Noise levels are hazardous when:

  • You have to shout so your voice can be heard.
  • You can't hear someone talking to you from three feet away.
  • You have ringing or pain in your ears during or even after leaving a noisy area.
  • Sounds and/or speech seem "muffled" or distorted after exposure to noise.
  • Others can hear the sound coming from your headset.

Prevention

  • Be aware of the noise level of your surroundings. Recreational activities may pose a risk.
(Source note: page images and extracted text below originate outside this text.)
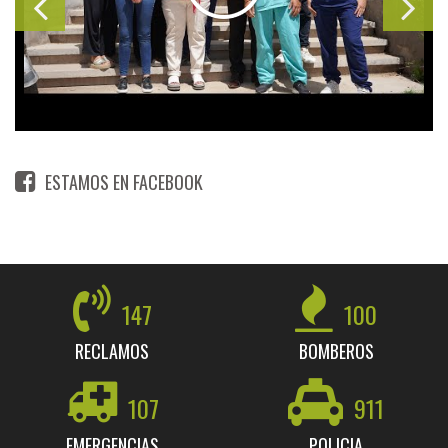
ESTAMOS EN FACEBOOK
147
100
RECLAMOS
BOMBEROS
107
911
EMERGENCIAS
POLICIA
Without hearing protection, snowmobiling, motorcycle riding, shooting firearms or fireworks and listening to extremely loud music or movies can damage your hearing.
  • Read the labels of devices that warn of dangerous noise levels. This includes MP3 players.
  • Wear ear protection appropriate for the noise situation. Ear protection is available in a variety of styles, such as expandable foam earplugs, pre-molded reusable earplugs, ear muffs or custom hearing protection devices. The best hearing protector for you will be the one you are willing to wear consistently.
  • Encourage your employer to implement a hearing conservation program.

Noise levels

Examples of sounds and their decibel levels:

  • 30 dB: Whisper, quiet library
  • 40 dB: Quiet room
  • 50 dB: Moderate rainfall
  • 60 dB: Conversations, dishwasher
  • 70 dB: Busy traffic, vacuum cleaner
  • 80 dB: Alarm clock, busy street
  • 90 dB: Lawnmower, shop tools, truck traffic, subway
  • 100 dB: Snowmobile, chainsaw, pneumatic drill
  • 110 dB: Rock music, model airplane
  • 120 dB: Jet plane take-off, car stereo, band practice
  • 130 dB: Jackhammer
  • 140 dB: Firearms, air raid siren, jet engine

Daily exposure limits

Decibel levels and the amount of time it takes for damage to occur:

  • 90 dB: 8 hours
  • 92 dB: 6 hours
  • 95 dB: 4 hours
  • 97 dB: 3 hours
  • 100 dB: 2 hours
  • 102 dB: 1.5 hours
  • 105 dB: 1 hour
  • 110 dB: 30 minutes
  • 115 dB: 15 minutes or less

Ear protection is recommended whenever you are going to be exposed to loud and/or prolonged noise.